§ Extracted data entries
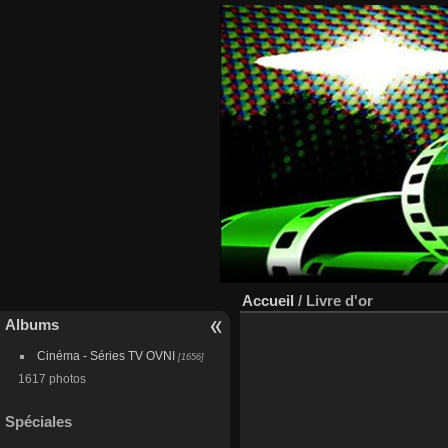
Accueil
/ Livre d'or
Albums
Cinéma - Séries TV OVNI
[1656]
1617 photos
Spéciales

§ Description of the task
Could you restate every record above word for word, leaving the pictures out?

§ Task output
Accueil
/ Livre d'or
Albums
Cinéma - Séries TV OVNI
[1656]
1617 photos
Spéciales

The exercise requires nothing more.